- Country: Madagascar
- Location: Mantasoa, Analamanga Region
- Coordinates: 19°01′04.39″S 47°50′59.43″E﻿ / ﻿19.0178861°S 47.8498417°E
- Purpose: Power, water supply
- Status: Operational
- Construction began: 1937
- Opening date: 1938; 88 years ago
- Owner: Jirama

Dam and spillways
- Type of dam: Buttress
- Impounds: Varahina-North River
- Height: 20 m (66 ft)
- Length: 122 m (400 ft)

Reservoir
- Creates: Lake Mantasoa
- Total capacity: 125,000,000 m^{3} (101,000 acre⋅ft)
- Surface area: 20 km^{2} (7.7 mi^{2})

= Mantasoa Dam =

Mantasoa Dam is a buttress dam on the Varahina-North River, a tributary of the Ikopa River, near Mantasoa in the Analamanga Region of Madagascar.
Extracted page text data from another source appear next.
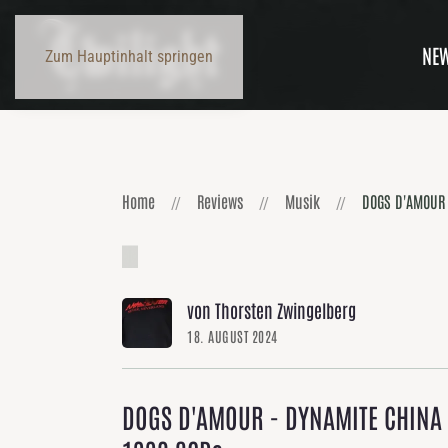
1988-1993
8CDs
NE
Zum Hauptinhalt springen
VÖ:
18.
August
2024
•
Label
images
,
Home
Reviews
Musik
DOGS D'AMOUR 
reviews-
cd
von Thorsten Zwingelberg
18. AUGUST 2024
DOGS D'AMOUR - DYNAMITE CHINA 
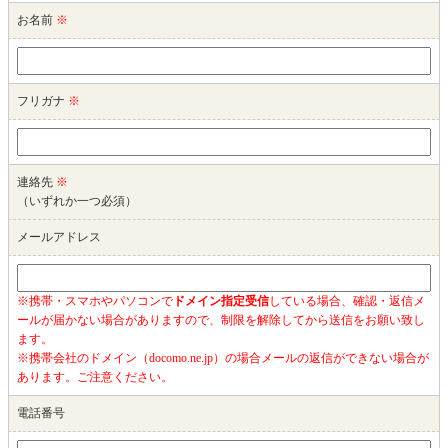
お名前
※
フリガナ
※
連絡先
※
（いずれか一つ必須）
メールアドレス
※携帯・スマホやパソコンで
ドメイン指定受信
している場合、確認・返信メ
ールが届かない場合がありますので、制限を解除してから送信をお願い致し
ます。
※携帯会社のドメイン（docomo.ne.jp）の場合メールの返信ができない場合が
あります。ご注意ください。
電話番号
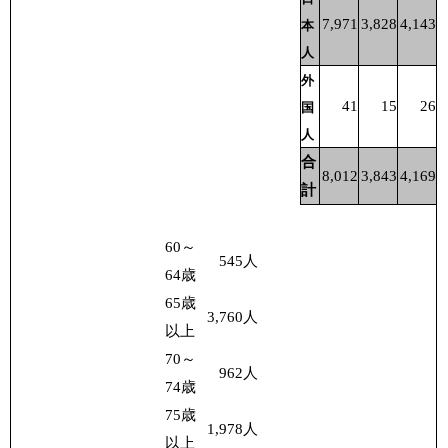
7,971
3,828
4,143
本
人
外
41
15
26
国
人
合
8,012
3,843
4,169
計
60～
545
人
64歳
65歳
3,760
人
以上
70～
962
人
74歳
75歳
1,978
人
以上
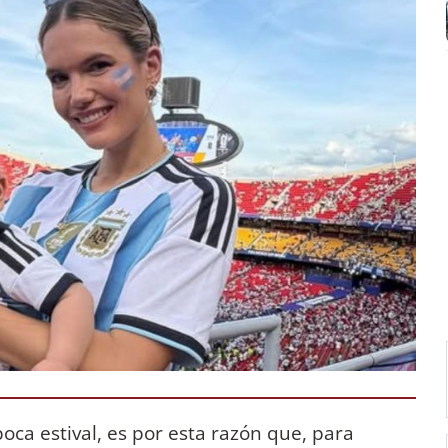
oca estival, es por esta razón que, para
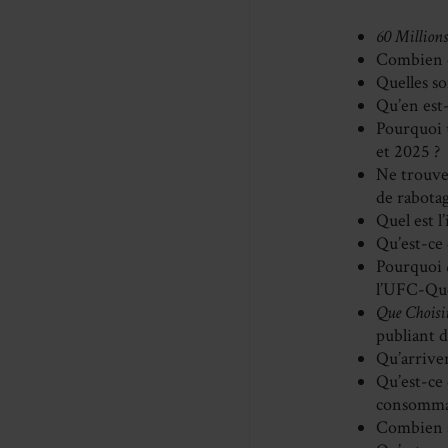
60 Million
Combien d
Quelles so
Qu’en est
Pourquoi u
et 2025 ?
Ne trouve
de rabotag
Quel est l
Qu’est-ce
Pourquoi
l’UFC-Que
Que Choisi
publiant d
Qu’arrive
Qu’est-ce
consommat
Combien a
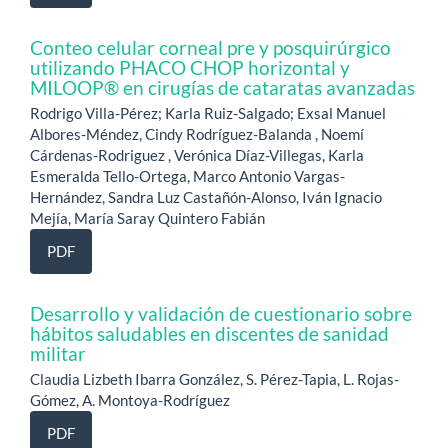
Conteo celular corneal pre y posquirúrgico
utilizando PHACO CHOP horizontal y
MILOOP® en cirugías de cataratas avanzadas
Rodrigo Villa-Pérez; Karla Ruiz-Salgado; Exsal Manuel
Albores-Méndez, Cindy Rodríguez-Balanda , Noemí
Cárdenas-Rodriguez , Verónica Díaz-Villegas, Karla
Esmeralda Tello-Ortega, Marco Antonio Vargas-
Hernández, Sandra Luz Castañón-Alonso, Iván Ignacio
Mejía, María Saray Quintero Fabián
PDF
Desarrollo y validación de cuestionario sobre
hábitos saludables en discentes de sanidad
militar
Claudia Lizbeth Ibarra González, S. Pérez-Tapia, L. Rojas-
Gómez, A. Montoya-Rodríguez
PDF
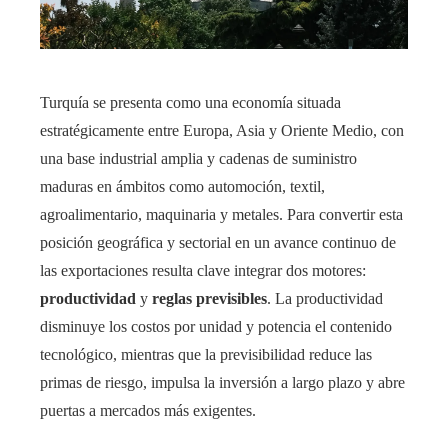
Turquía se presenta como una economía situada
estratégicamente entre Europa, Asia y Oriente Medio, con
una base industrial amplia y cadenas de suministro
maduras en ámbitos como automoción, textil,
agroalimentario, maquinaria y metales. Para convertir esta
posición geográfica y sectorial en un avance continuo de
las exportaciones resulta clave integrar dos motores:
productividad
y
reglas previsibles
. La productividad
disminuye los costos por unidad y potencia el contenido
tecnológico, mientras que la previsibilidad reduce las
primas de riesgo, impulsa la inversión a largo plazo y abre
puertas a mercados más exigentes.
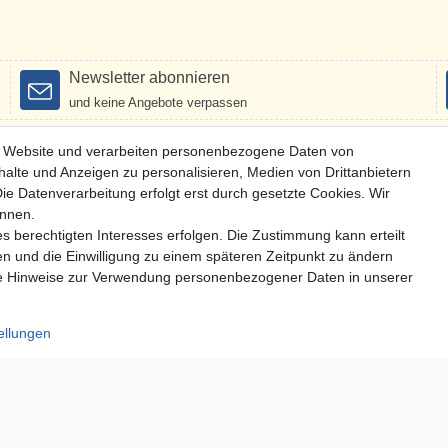
Newsletter abonnieren
und keine Angebote verpassen
r Website und verarbeiten personenbezogene Daten von
halte und Anzeigen zu personalisieren, Medien von Drittanbietern
ie Datenverarbeitung erfolgt erst durch gesetzte Cookies. Wir
ennen.
sweisen
s berechtigten Interesses erfolgen. Die Zustimmung kann erteilt
en und die Einwilligung zu einem späteren Zeitpunkt zu ändern
e Hinweise zur Verwendung personenbezogener Daten in unserer
ellungen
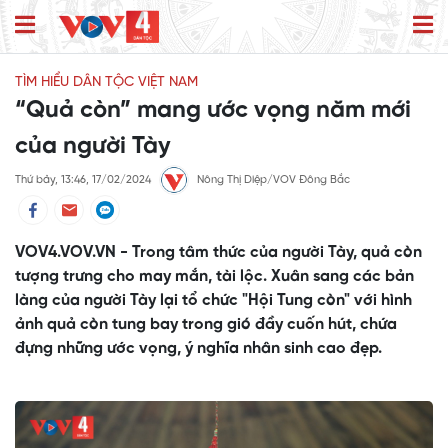
TÌM HIỂU DÂN TỘC VIỆT NAM
“Quả còn” mang ước vọng năm mới
của người Tày
Thứ bảy, 13:46, 17/02/2024
Nông Thị Diệp/VOV Đông Bắc
VOV4.VOV.VN - Trong tâm thức của người Tày, quả còn
tượng trưng cho may mắn, tài lộc. Xuân sang các bản
làng của người Tày lại tổ chức "Hội Tung còn" với hình
ảnh quả còn tung bay trong gió đầy cuốn hút, chứa
đựng những ước vọng, ý nghĩa nhân sinh cao đẹp.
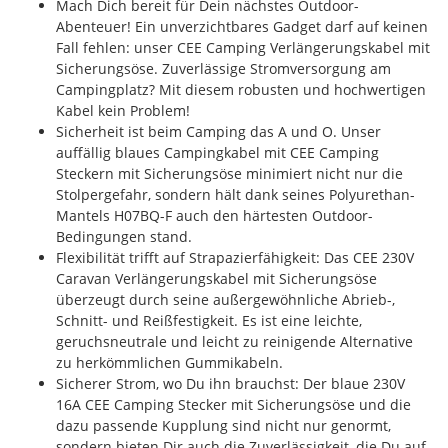
Mach Dich bereit für Dein nächstes Outdoor-
Abenteuer! Ein unverzichtbares Gadget darf auf keinen
Fall fehlen: unser CEE Camping Verlängerungskabel mit
Sicherungsöse. Zuverlässige Stromversorgung am
Campingplatz? Mit diesem robusten und hochwertigen
Kabel kein Problem!
Sicherheit ist beim Camping das A und O. Unser
auffällig blaues Campingkabel mit CEE Camping
Steckern mit Sicherungsöse minimiert nicht nur die
Stolpergefahr, sondern hält dank seines Polyurethan-
Mantels H07BQ-F auch den härtesten Outdoor-
Bedingungen stand.
Flexibilität trifft auf Strapazierfähigkeit: Das CEE 230V
Caravan Verlängerungskabel mit Sicherungsöse
überzeugt durch seine außergewöhnliche Abrieb-,
Schnitt- und Reißfestigkeit. Es ist eine leichte,
geruchsneutrale und leicht zu reinigende Alternative
zu herkömmlichen Gummikabeln.
Sicherer Strom, wo Du ihn brauchst: Der blaue 230V
16A CEE Camping Stecker mit Sicherungsöse und die
dazu passende Kupplung sind nicht nur genormt,
sondern bieten Dir auch die Zuverlässigkeit, die Du auf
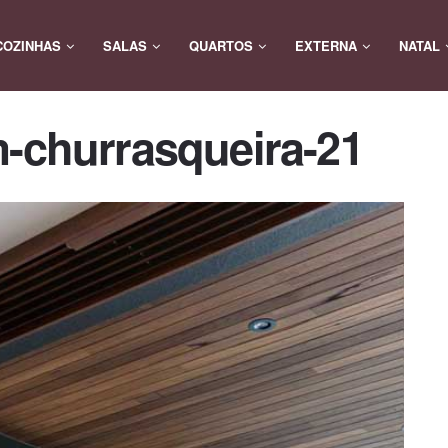
COZINHAS
SALAS
QUARTOS
EXTERNA
NATAL
m-churrasqueira-21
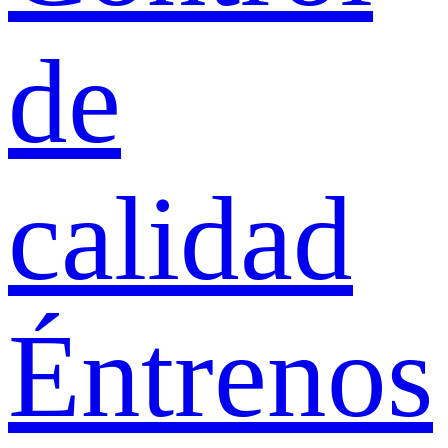
de
calidad
Éntrenos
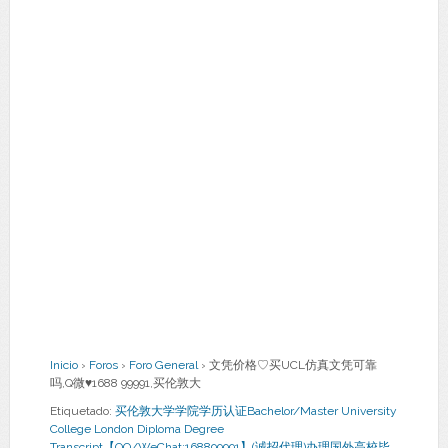
Inicio
›
Foros
›
Foro General
›
文凭价格♡买UCL仿真文凭可靠
吗,Q微♥1688 99991,买伦敦大
Etiquetado:
买伦敦大学学院学历认证Bachelor/Master University
College London Diploma Degree
Transcript【QQ/WeChat:168899991】(诚招代理)办理国外高校毕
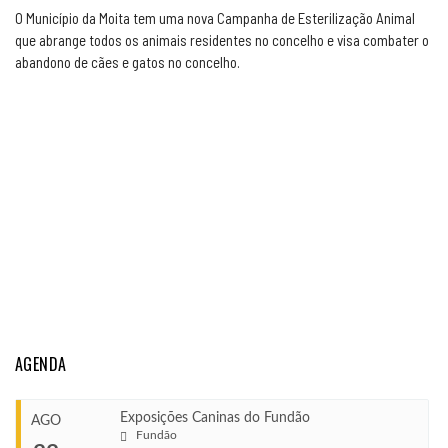
O Município da Moita tem uma nova Campanha de Esterilização Animal
que abrange todos os animais residentes no concelho e visa combater o
abandono de cães e gatos no concelho.
AGENDA
Exposições Caninas do Fundão
AGO
Fundão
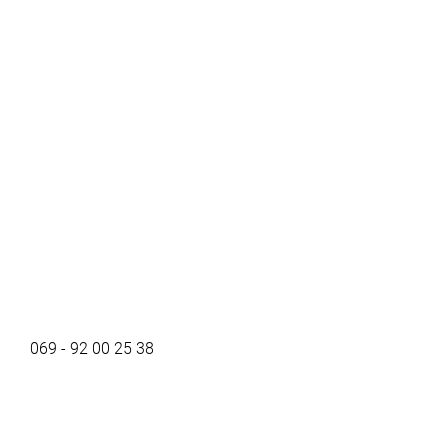
069 - 92 00 25 38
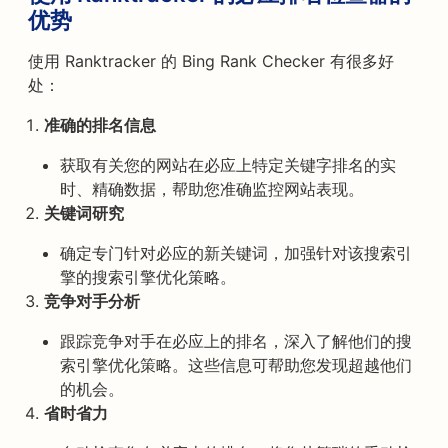
优势
使用 Ranktracker 的 Bing Rank Checker 有很多好
处：
准确的排名信息
获取有关您的网站在必应上特定关键字排名的实
时、精确数据，帮助您准确监控网站表现。
关键词研究
确定专门针对必应的新关键词，加强针对该搜索引
擎的搜索引擎优化策略。
竞争对手分析
跟踪竞争对手在必应上的排名，深入了解他们的搜
索引擎优化策略。这些信息可帮助您发现超越他们
的机会。
省时省力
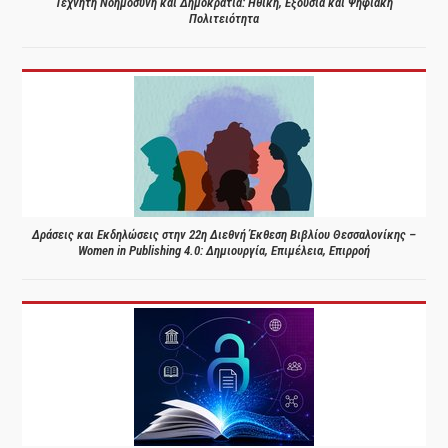
Τεχνητή Νοημοσύνη και Δημοκρατία: Ηθική, Εξουσία και Ψηφιακή
Πολιτειότητα
Δράσεις και Εκδηλώσεις στην 22η Διεθνή Έκθεση Βιβλίου Θεσσαλονίκης –
Women in Publishing 4.0: Δημιουργία, Επιμέλεια, Επιρροή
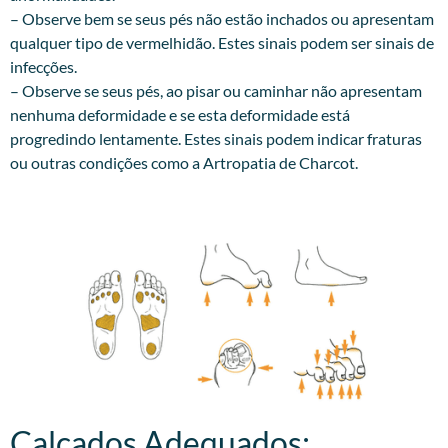
– Observe bem se seus pés não estão inchados ou apresentam
qualquer tipo de vermelhidão. Estes sinais podem ser sinais de
infecções.
– Observe se seus pés, ao pisar ou caminhar não apresentam
nenhuma deformidade e se esta deformidade está
progredindo lentamente. Estes sinais podem indicar fraturas
ou outras condições como a Artropatia de Charcot.
Calçados Adequados:​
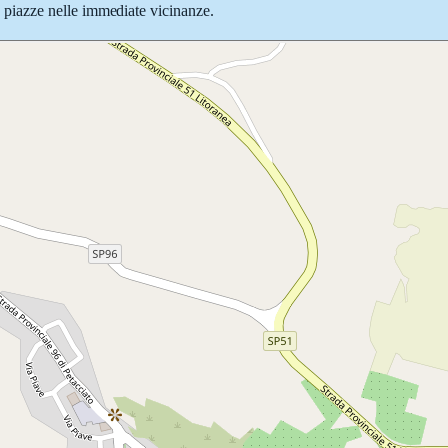
 e piazze nelle immediate vicinanze.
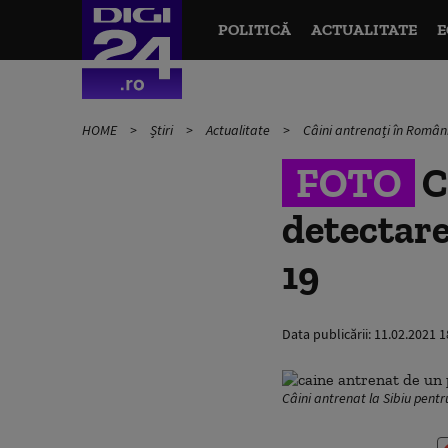
POLITICĂ
ACTUALITATE
E
HOME
Știri
Actualitate
Câini antrenați în Român
FOTO
C
detectare
19
Data publicării:
11.02.2021 1
Câini antrenat la Sibiu pent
The dam was constructed by French contractors between 1937 and 1938. It creates Lake Mantasoa which has a surface area of 20 km2. The dam itself is made of 8000 m3 of concrete and has a reinforced buttress design. Water released from the dam supplies a regulated flow to hydroelectric power station at the Antelomita Dams downstream. A saddle dam on the north side of the Mantosoa reservoir regulates water flow into the Mandraka River for the Mandraka Dam downstream.